— AIM OF THE EXERCISE —
Every single record below is to be reproduced exactly.

— DATA FOR PROCESSING —
══════════════════════════════

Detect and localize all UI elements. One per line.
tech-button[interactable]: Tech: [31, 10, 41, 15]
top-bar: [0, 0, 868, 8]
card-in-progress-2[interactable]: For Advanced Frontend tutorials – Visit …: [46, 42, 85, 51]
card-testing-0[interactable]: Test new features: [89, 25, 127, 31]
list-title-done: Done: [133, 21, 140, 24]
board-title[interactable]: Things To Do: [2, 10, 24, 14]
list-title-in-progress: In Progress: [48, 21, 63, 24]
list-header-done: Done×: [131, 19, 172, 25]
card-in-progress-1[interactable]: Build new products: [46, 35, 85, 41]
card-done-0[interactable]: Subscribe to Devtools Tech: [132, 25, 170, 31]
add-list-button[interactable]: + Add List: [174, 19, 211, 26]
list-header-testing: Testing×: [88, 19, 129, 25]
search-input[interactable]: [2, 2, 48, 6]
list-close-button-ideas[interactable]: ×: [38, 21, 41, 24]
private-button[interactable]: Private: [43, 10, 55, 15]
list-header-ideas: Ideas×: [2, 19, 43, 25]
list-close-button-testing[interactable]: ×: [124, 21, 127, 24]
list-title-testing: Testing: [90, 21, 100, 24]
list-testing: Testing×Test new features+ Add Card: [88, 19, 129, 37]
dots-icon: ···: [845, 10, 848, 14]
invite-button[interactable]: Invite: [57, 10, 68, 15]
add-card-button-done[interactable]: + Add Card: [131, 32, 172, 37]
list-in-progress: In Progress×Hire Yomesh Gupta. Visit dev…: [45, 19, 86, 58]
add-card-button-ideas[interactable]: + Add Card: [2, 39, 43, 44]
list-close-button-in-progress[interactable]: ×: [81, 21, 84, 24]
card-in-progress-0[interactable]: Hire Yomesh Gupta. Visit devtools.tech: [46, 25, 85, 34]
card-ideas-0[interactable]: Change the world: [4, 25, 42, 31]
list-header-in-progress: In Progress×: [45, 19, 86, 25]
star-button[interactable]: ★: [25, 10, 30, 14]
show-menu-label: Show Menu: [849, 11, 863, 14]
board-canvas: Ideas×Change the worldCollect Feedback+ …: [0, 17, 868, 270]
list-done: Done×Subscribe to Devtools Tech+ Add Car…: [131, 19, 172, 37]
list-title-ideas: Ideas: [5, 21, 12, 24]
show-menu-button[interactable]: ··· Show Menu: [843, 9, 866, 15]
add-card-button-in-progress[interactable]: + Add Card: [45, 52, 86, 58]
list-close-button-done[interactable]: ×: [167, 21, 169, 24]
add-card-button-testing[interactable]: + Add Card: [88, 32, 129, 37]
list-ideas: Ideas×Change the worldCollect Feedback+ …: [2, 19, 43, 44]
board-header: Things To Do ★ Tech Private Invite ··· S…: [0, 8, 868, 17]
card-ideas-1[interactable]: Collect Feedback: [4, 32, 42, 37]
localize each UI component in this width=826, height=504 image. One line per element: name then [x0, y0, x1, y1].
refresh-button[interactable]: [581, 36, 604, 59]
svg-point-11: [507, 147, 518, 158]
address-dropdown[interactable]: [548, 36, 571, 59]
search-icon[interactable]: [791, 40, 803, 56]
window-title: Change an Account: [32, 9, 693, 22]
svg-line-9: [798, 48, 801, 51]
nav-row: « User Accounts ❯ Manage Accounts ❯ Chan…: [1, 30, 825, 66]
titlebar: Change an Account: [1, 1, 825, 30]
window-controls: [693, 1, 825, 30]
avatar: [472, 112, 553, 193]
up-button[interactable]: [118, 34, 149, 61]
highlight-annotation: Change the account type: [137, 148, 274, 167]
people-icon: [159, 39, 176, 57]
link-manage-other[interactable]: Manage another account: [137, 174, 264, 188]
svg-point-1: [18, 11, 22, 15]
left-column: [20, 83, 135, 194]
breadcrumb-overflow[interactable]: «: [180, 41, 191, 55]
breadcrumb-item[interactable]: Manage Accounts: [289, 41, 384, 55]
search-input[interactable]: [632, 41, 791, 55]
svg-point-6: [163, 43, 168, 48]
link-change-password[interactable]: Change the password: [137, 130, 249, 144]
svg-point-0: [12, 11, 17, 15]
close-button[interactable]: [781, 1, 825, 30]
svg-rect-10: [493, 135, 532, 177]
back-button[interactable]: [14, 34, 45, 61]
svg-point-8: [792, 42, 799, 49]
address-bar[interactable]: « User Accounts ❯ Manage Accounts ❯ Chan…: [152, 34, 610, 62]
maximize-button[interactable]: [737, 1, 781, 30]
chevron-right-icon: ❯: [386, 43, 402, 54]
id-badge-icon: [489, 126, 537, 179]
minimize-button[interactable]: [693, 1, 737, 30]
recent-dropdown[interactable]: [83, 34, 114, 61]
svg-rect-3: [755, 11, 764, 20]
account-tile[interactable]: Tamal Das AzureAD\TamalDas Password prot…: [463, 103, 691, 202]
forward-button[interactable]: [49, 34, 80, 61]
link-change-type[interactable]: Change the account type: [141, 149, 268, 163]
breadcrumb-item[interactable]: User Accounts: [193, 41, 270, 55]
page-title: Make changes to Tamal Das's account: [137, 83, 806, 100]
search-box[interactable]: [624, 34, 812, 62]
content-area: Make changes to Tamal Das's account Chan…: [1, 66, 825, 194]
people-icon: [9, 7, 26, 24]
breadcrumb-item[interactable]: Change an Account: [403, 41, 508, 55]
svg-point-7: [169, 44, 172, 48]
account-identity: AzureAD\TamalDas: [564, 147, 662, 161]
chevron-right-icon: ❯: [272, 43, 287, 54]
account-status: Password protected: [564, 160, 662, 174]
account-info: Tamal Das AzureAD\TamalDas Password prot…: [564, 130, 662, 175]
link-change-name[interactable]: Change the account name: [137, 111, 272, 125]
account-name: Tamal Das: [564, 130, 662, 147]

══════════════════════════════

— EXERCISE OUTPUT —
Detect and localize all UI elements. One per line.
tech-button[interactable]: Tech: [31, 10, 41, 15]
top-bar: [0, 0, 868, 8]
card-in-progress-2[interactable]: For Advanced Frontend tutorials – Visit …: [46, 42, 85, 51]
card-testing-0[interactable]: Test new features: [89, 25, 127, 31]
list-title-done: Done: [133, 21, 140, 24]
board-title[interactable]: Things To Do: [2, 10, 24, 14]
list-title-in-progress: In Progress: [48, 21, 63, 24]
list-header-done: Done×: [131, 19, 172, 25]
card-in-progress-1[interactable]: Build new products: [46, 35, 85, 41]
card-done-0[interactable]: Subscribe to Devtools Tech: [132, 25, 170, 31]
add-list-button[interactable]: + Add List: [174, 19, 211, 26]
list-header-testing: Testing×: [88, 19, 129, 25]
search-input[interactable]: [2, 2, 48, 6]
list-close-button-ideas[interactable]: ×: [38, 21, 41, 24]
private-button[interactable]: Private: [43, 10, 55, 15]
list-header-ideas: Ideas×: [2, 19, 43, 25]
list-close-button-testing[interactable]: ×: [124, 21, 127, 24]
list-title-testing: Testing: [90, 21, 100, 24]
list-testing: Testing×Test new features+ Add Card: [88, 19, 129, 37]
dots-icon: ···: [845, 10, 848, 14]
invite-button[interactable]: Invite: [57, 10, 68, 15]
add-card-button-done[interactable]: + Add Card: [131, 32, 172, 37]
list-in-progress: In Progress×Hire Yomesh Gupta. Visit dev…: [45, 19, 86, 58]
add-card-button-ideas[interactable]: + Add Card: [2, 39, 43, 44]
list-close-button-in-progress[interactable]: ×: [81, 21, 84, 24]
card-in-progress-0[interactable]: Hire Yomesh Gupta. Visit devtools.tech: [46, 25, 85, 34]
card-ideas-0[interactable]: Change the world: [4, 25, 42, 31]
list-header-in-progress: In Progress×: [45, 19, 86, 25]
star-button[interactable]: ★: [25, 10, 30, 14]
show-menu-label: Show Menu: [849, 11, 863, 14]
board-canvas: Ideas×Change the worldCollect Feedback+ …: [0, 17, 868, 270]
list-done: Done×Subscribe to Devtools Tech+ Add Car…: [131, 19, 172, 37]
list-title-ideas: Ideas: [5, 21, 12, 24]
show-menu-button[interactable]: ··· Show Menu: [843, 9, 866, 15]
add-card-button-in-progress[interactable]: + Add Card: [45, 52, 86, 58]
list-close-button-done[interactable]: ×: [167, 21, 169, 24]
add-card-button-testing[interactable]: + Add Card: [88, 32, 129, 37]
list-ideas: Ideas×Change the worldCollect Feedback+ …: [2, 19, 43, 44]
board-header: Things To Do ★ Tech Private Invite ··· S…: [0, 8, 868, 17]
card-ideas-1[interactable]: Collect Feedback: [4, 32, 42, 37]
localize each UI component in this width=826, height=504 image. One line per element: name then [x0, y0, x1, y1].
refresh-button[interactable]: [581, 36, 604, 59]
svg-point-11: [507, 147, 518, 158]
address-dropdown[interactable]: [548, 36, 571, 59]
search-icon[interactable]: [791, 40, 803, 56]
window-title: Change an Account: [32, 9, 693, 22]
svg-line-9: [798, 48, 801, 51]
nav-row: « User Accounts ❯ Manage Accounts ❯ Chan…: [1, 30, 825, 66]
titlebar: Change an Account: [1, 1, 825, 30]
window-controls: [693, 1, 825, 30]
avatar: [472, 112, 553, 193]
up-button[interactable]: [118, 34, 149, 61]
highlight-annotation: Change the account type: [137, 148, 274, 167]
people-icon: [159, 39, 176, 57]
link-manage-other[interactable]: Manage another account: [137, 174, 264, 188]
svg-point-1: [18, 11, 22, 15]
left-column: [20, 83, 135, 194]
breadcrumb-overflow[interactable]: «: [180, 41, 191, 55]
breadcrumb-item[interactable]: Manage Accounts: [289, 41, 384, 55]
search-input[interactable]: [632, 41, 791, 55]
svg-point-6: [163, 43, 168, 48]
link-change-password[interactable]: Change the password: [137, 130, 249, 144]
svg-point-0: [12, 11, 17, 15]
close-button[interactable]: [781, 1, 825, 30]
svg-rect-10: [493, 135, 532, 177]
back-button[interactable]: [14, 34, 45, 61]
svg-point-8: [792, 42, 799, 49]
address-bar[interactable]: « User Accounts ❯ Manage Accounts ❯ Chan…: [152, 34, 610, 62]
maximize-button[interactable]: [737, 1, 781, 30]
chevron-right-icon: ❯: [386, 43, 402, 54]
id-badge-icon: [489, 126, 537, 179]
minimize-button[interactable]: [693, 1, 737, 30]
recent-dropdown[interactable]: [83, 34, 114, 61]
svg-rect-3: [755, 11, 764, 20]
account-tile[interactable]: Tamal Das AzureAD\TamalDas Password prot…: [463, 103, 691, 202]
forward-button[interactable]: [49, 34, 80, 61]
link-change-type[interactable]: Change the account type: [141, 149, 268, 163]
breadcrumb-item[interactable]: User Accounts: [193, 41, 270, 55]
page-title: Make changes to Tamal Das's account: [137, 83, 806, 100]
search-box[interactable]: [624, 34, 812, 62]
content-area: Make changes to Tamal Das's account Chan…: [1, 66, 825, 194]
people-icon: [9, 7, 26, 24]
breadcrumb-item[interactable]: Change an Account: [403, 41, 508, 55]
svg-point-7: [169, 44, 172, 48]
account-identity: AzureAD\TamalDas: [564, 147, 662, 161]
chevron-right-icon: ❯: [272, 43, 287, 54]
account-status: Password protected: [564, 160, 662, 174]
account-info: Tamal Das AzureAD\TamalDas Password prot…: [564, 130, 662, 175]
link-change-name[interactable]: Change the account name: [137, 111, 272, 125]
account-name: Tamal Das: [564, 130, 662, 147]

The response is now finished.